The two news outlets found that of more than 3,500 people who chose the so-called pay-to-stay option for their jail sentence between 2011 and 2015, more than 160 had been convicted of assault, robbery, domestic violence, battery, sexual assault, sexual abuse of children and possession of child pornography, among other serious crimes.
Most people who serve time in pay-to-stay jails are there for offenses such as driving under the influence, the story said.
It’s up to judges to determine whether a person convicted of a felony serves time in a county or city jail.
Of course, the two-tiered system has plenty of critics beyond victims who take no comfort in seeing their victimizer pay for their crimes in relative comfort.
Many law enforcement officials see the pay-to-stay option as going against the basic concept of punishment, or retributive justice, for a person who has committed a crime.
The American Civil Liberties Union has slammed the slammer upgrade as “jail for the rich,” saying it’s just plain un-American to treat the better-off better.
Wurtzel’s attorney said that his client just isn’t the prison type, and that would have been obvious to the hardcore felons who might have seen him as a target for bullying.
“There’s a pecking order among inmates…he’s not somebody who would do well,” the defense attorney, Robert Schwartz, was quoted as saying in the story that appeared in the Times. “It’s still jail.
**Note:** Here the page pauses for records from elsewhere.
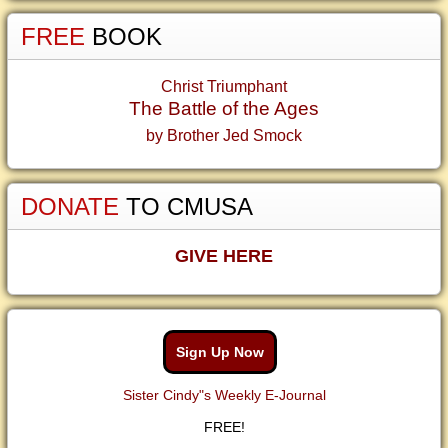
FREE
BOOK
Christ Triumphant
The Battle of the Ages
by Brother Jed Smock
DONATE
TO CMUSA
GIVE HERE
Sign Up Now
Sister Cindy"s Weekly E-Journal
FREE!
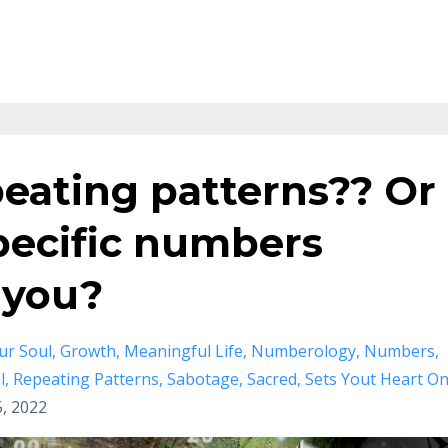
eating patterns?? Or
specific numbers
 you?
ur Soul
Growth
Meaningful Life
Numberology
Numbers
l
Repeating Patterns
Sabotage
Sacred
Sets Yout Heart O
, 2022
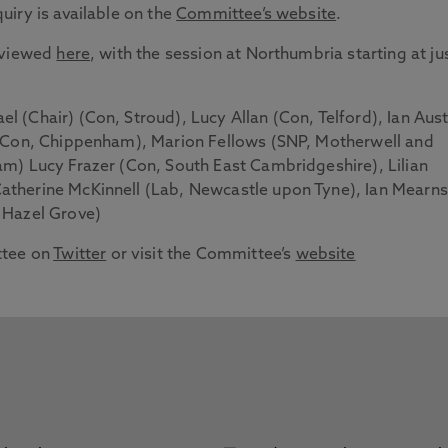
iry is available on the
Committee’s website
.
e viewed
here
, with the session at Northumbria starting at ju
el (Chair) (Con, Stroud), Lucy Allan (Con, Telford), Ian Aust
 (Con, Chippenham), Marion Fellows (SNP, Motherwell and
m) Lucy Frazer (Con, South East Cambridgeshire), Lilian
therine McKinnell (Lab, Newcastle upon Tyne), Ian Mearns
 Hazel Grove)
ttee on
Twitter
or visit the Committee’s
website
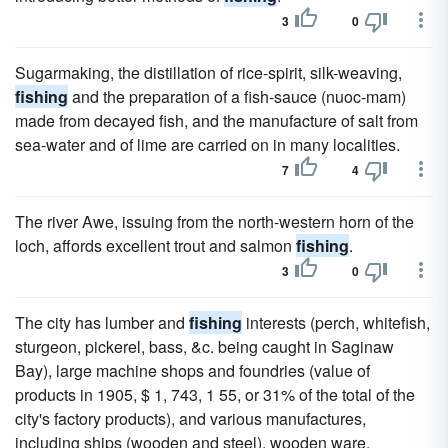
3
0
Sugarmaking, the distillation of rice-spirit, silk-weaving,
fishing
and the preparation of a fish-sauce (nuoc-mam)
made from decayed fish, and the manufacture of salt from
sea-water and of lime are carried on in many localities.
7
4
The river Awe, issuing from the north-western horn of the
loch, affords excellent trout and salmon
fishing
.
3
0
The city has lumber and
fishing
interests (perch, whitefish,
sturgeon, pickerel, bass, &c. being caught in Saginaw
Bay), large machine shops and foundries (value of
products in 1905, $ 1, 743, 1 55, or 31% of the total of the
city's factory products), and various manufactures,
including ships (wooden and steel), wooden ware,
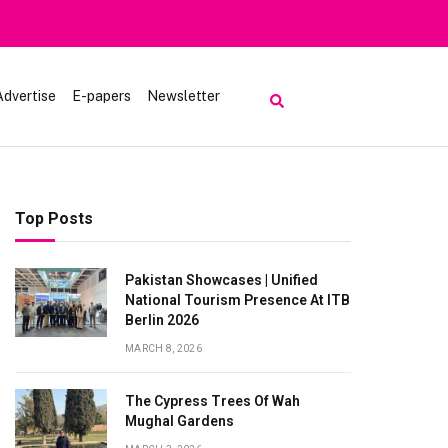
rt | Tourists Barred From Visiting Lake Saiful Muluk
Advertise
E-papers
Newsletter
Top Posts
Pakistan Showcases | Unified
National Tourism Presence At ITB
Berlin 2026
MARCH 8, 2026
The Cypress Trees Of Wah
Mughal Gardens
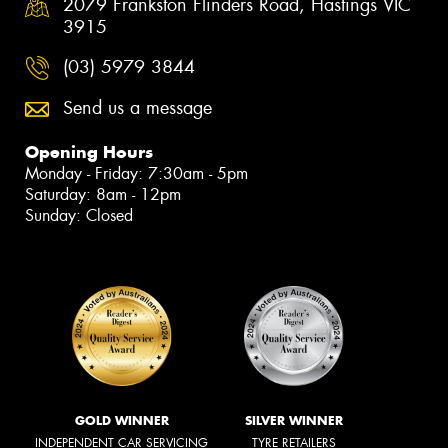
2079 Frankston Flinders Road, Hastings VIC
3915
(03) 5979 3844
Send us a message
Opening Hours
Monday - Friday: 7:30am - 5pm
Saturday: 8am - 12pm
Sunday: Closed
GOLD WINNER
SILVER WINNER
INDEPENDENT CAR SERVICING
TYRE RETAILERS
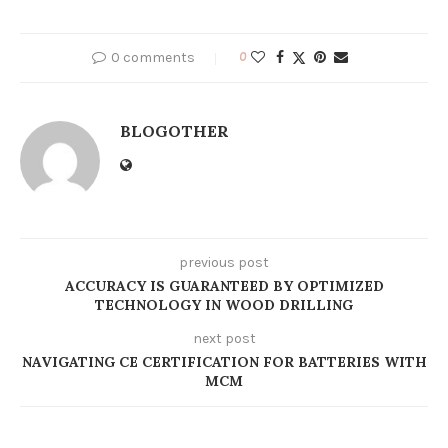
0 comments
0
BLOGOTHER
previous post
ACCURACY IS GUARANTEED BY OPTIMIZED
TECHNOLOGY IN WOOD DRILLING
next post
NAVIGATING CE CERTIFICATION FOR BATTERIES WITH
MCM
There’s still the loss of freedom.”
Leonol Pelayo, who stayed in a pay-to-stay jail after pleading no contest to statutory rape of a 14-year-old girl who attended his South L.A. church in 2011, said there was no way he was going to stay in a tough place like a real jail.
“County jail, you’re verbally abused, physically abused by everybody,” said Pelayo, who was a church leader, according to the Times story. “I didn’t want to spend one day there.”
Some county officials say in the Times story that there are benefits to the system that go beyond the person serving time.
“Each case is decided on its own merits,” Jane Robison, Los Angeles County district attorney spokeswoman, wrote in an email.
Susan Kang Schroeder, chief of staff for the Orange County district attorney, was quoted as saying that a pay-to-stay sentence for a serious crime is “not something we take lightly.”
“We didn’t create the system,” Schroeder said. “So we have to work within it and figure out what is in the best interest of a case. You could even say that if it helps the taxpayer save money, that’s always a good thing.”